Burgenland, Croatia, European States; Bulgaria
Although Romania (with the exception of Dobrudja) is neither a geographically part of the Balkans nor it ever did belong to the Ottoman Empire, it is yet included by the public to the Balkans. Historically and culturally, it is also more related to Central Europe, although the Slovenian culture also incorporates some elements of culture of Balkanic peoples. Later the Roman Empire conquered most of the region and spread Roman culture and the Latin language but significant parts still remained under classical Greek influence. During the Middle Ages, the Balkans became the stage for a series of wars between the Byzantine, Bulgarian and Serbian Empires.
Croatia is located in Southern Europe. The odd crescent shape of the Croatian lands remained as a mark, more or less, of the northern frontier of the Ottoman advance into Europe. Further south, Istria, Dalmatia and Dubrovnik all eventually passed to the Habsburg Monarchy between 1797 and 1815. After the 1860s, the Croatian leadership was divided between advocates of a South Slav union and nationalists favoring a independent Croatia; a bitter rivalry developed between the Croats and Serbs. After the Austrian-Hungarian Ausgleich in 1867 the village began to develop rapidly and the population reached the number of 3,800 in 1910 (3,000 Hungarian and 800 German). A Buddhist Turkic people, the Ugars are closely related to the Uighurs of Eastern Turkestan. According to the Chinese historical chronicles the Uighurs are the direct descendants of the Huns.
Only Slovenia, situated to the west of Croatia, was relatively safe from the threat of Orthodox Christians and Islam. This is why the Republic of Slovenia was nationally the most compact and economically the most developed region in former Yugoslavia. The difference between Slovenia, Slovakia and Slavonia, which is a part of Croatia. The origin of all these names is the same - derived from the name of SLOVO (= word), from which then the names of Slovinje, Slovinci, Sloveni, Slovenci, Slovani, Slaveni were coined. In Slovenian part of Istria, near Italian border (south of Trieste) there is a small town of Hrvatini (= the Croats). It is indicative that the most widespread second name in Slovenia is Horvat (= Croat). The Croats living for centuries in present-day Slovenia do not have the status and rights of national minority, contrary to much smaller national minority of Slovenians in Croatia.
The Bulgarian ethnicity, predominantly Orthodox christians and a small minority of Muslims (the so-called Pomaks), lived spread over a wide area between the Danube River, the Black and Aegaean Seas and what is now Albania. Bulgaria also shares a sea border with Turkey, Romania, Ukraine, Russia, and Georgia.

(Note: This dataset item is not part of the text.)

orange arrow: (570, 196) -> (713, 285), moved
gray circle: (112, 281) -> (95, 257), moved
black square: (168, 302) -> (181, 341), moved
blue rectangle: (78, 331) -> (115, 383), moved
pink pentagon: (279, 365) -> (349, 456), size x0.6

There was no Bulgarian state; the areas inhabited by Bulgarians were administrative units within the Ottoman Empire, a state in which Islam was state religion and other religious groups merely tolerated.
Bulgaria comprises portions of the classical regions of Thrace, Moesia, and Macedonia. Administratively, what is modern Bulgaria fell in the Vilayets of Silistra, and Rumelia. A rebellion in 1876, lead by Georgi Benkowski, was brutally supprressed by Ottoman forces, c. 30,000 persons fell victim to the atrocities committed by Ottoman forces.

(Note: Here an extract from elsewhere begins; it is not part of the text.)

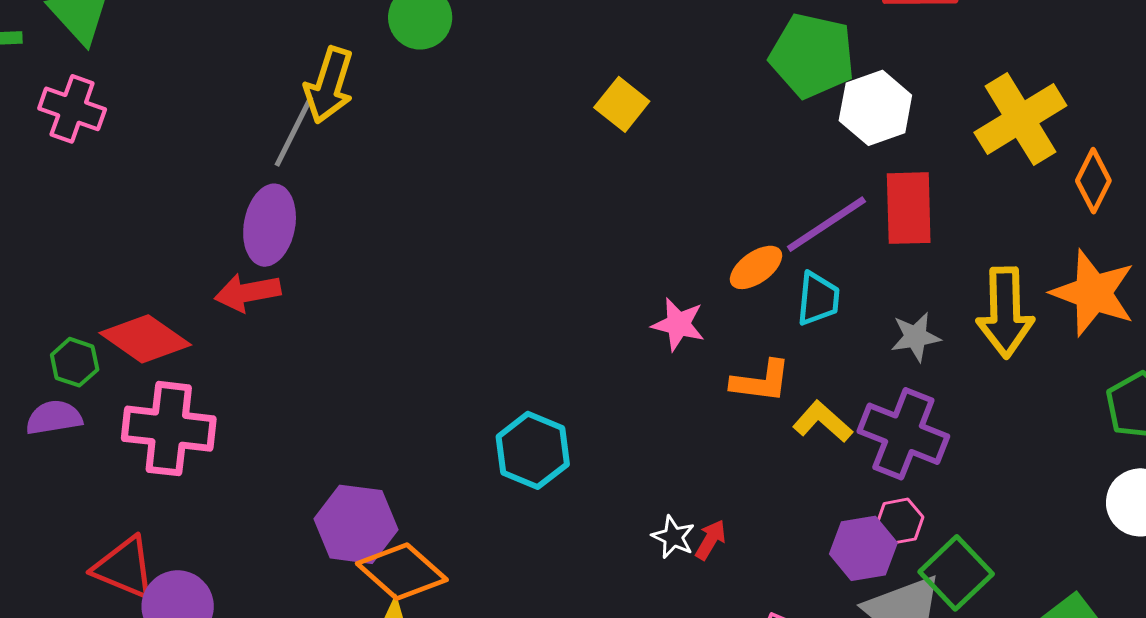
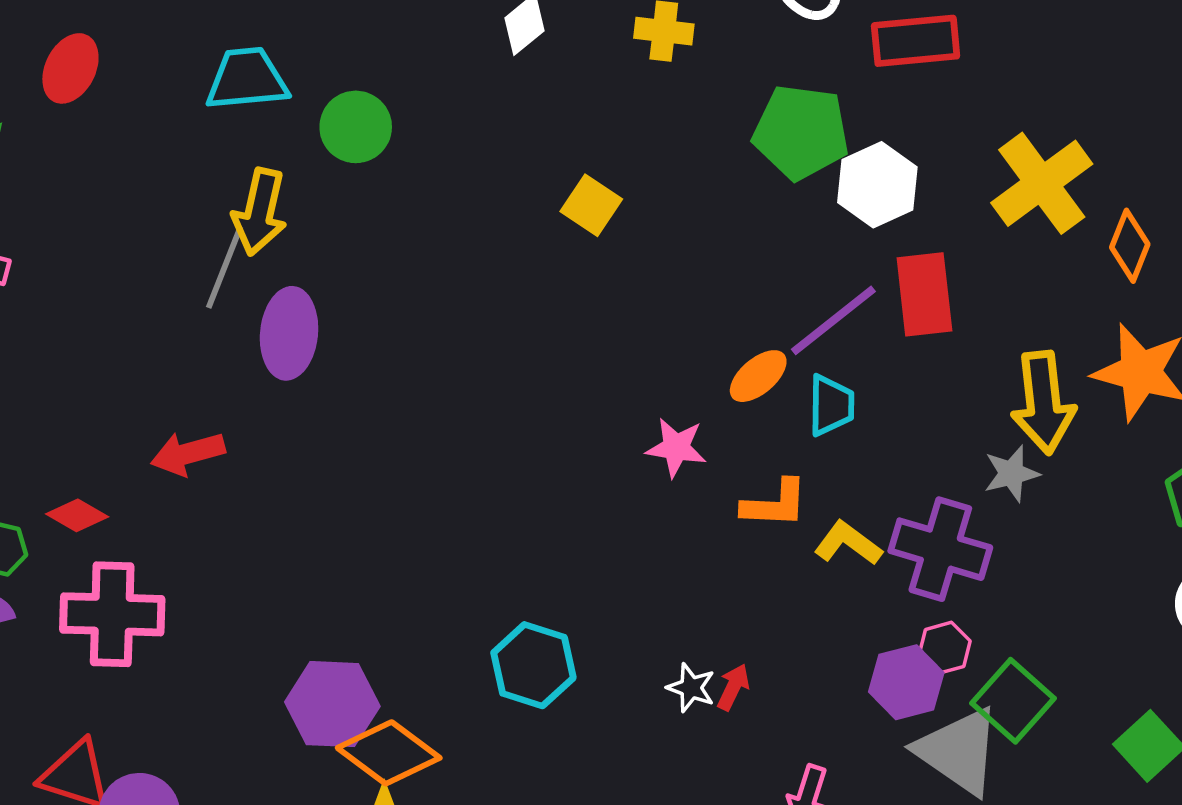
purple ellipse: (270, 225) -> (289, 333), moved
gray star: (916, 337) -> (1011, 474), moved
red diamond: (145, 339) -> (77, 515), size x0.6
cyan hexagon: (533, 450) -> (533, 665), moved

In 1877 Russian Czar Alexander II., regarding himself the protector of the Orthodox christians living within the Ottoman Empire, declared war on the latter. Russian forces, which were joined by a Bulgarian corps of 7,000 volunteers, defeated the Ottoman forces, among others in a battle at Shipka Pass. In 1878 the Ottoman Empire, in the Treaty of San Stefano had to concede the creation of a large Bulgarian state which would include Macedonia and Rumelia. The war had cost c. 200,000 lives on the Russian side. Bulgarians refer to Russian Czar Alexander II. as Czar Osvoboditel, Czar Liberator. Macedonia and Thrace remained Ottoman provinces. For two years from July 10th 1877 to July 8th 1879, Bulgaria was placed under a provisional Russian administration. The south was reduced to the Eastern Rumelia (Ottoman Province with a Christian Governor) according to the Berlin Congress (what Bismarck called the representatives of the European states) of 1878.
In 1881 Austria-Hungary reincorporated the military border into Croatia, increasing the number of ethnic Serbs in Croatia to about 25 percent of its 2.6 million population with a Croatian-Serbian coalition won a Sabor majority, Austria's annexation of Bosnia-Hercegovina suppressed the Croatian press. By 1918, the Kingdom of Serbs Croats and Slovenes was created on the remnants of Austria-Hungary. It was supposed to be The War to End All Wars. For over four years World War One raged on.